» Collected data
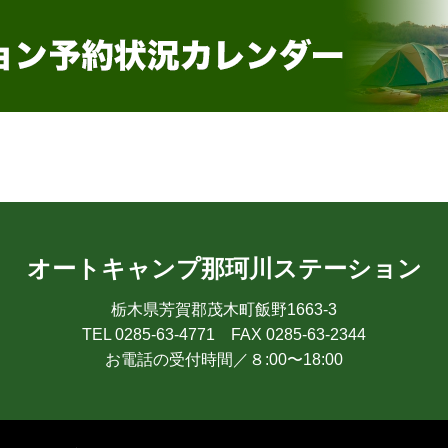
オートキャンプ那珂川ステーション
栃木県芳賀郡茂木町飯野1663-3
TEL 0285-63-4771 FAX 0285-63-2344
お電話の受付時間／８:00〜18:00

» Assignment
Could you copy each line above exactly as written, minus any pictures?

» Exercise answer
オートキャンプ那珂川ステーション
栃木県芳賀郡茂木町飯野1663-3
TEL 0285-63-4771 FAX 0285-63-2344
お電話の受付時間／８:00〜18:00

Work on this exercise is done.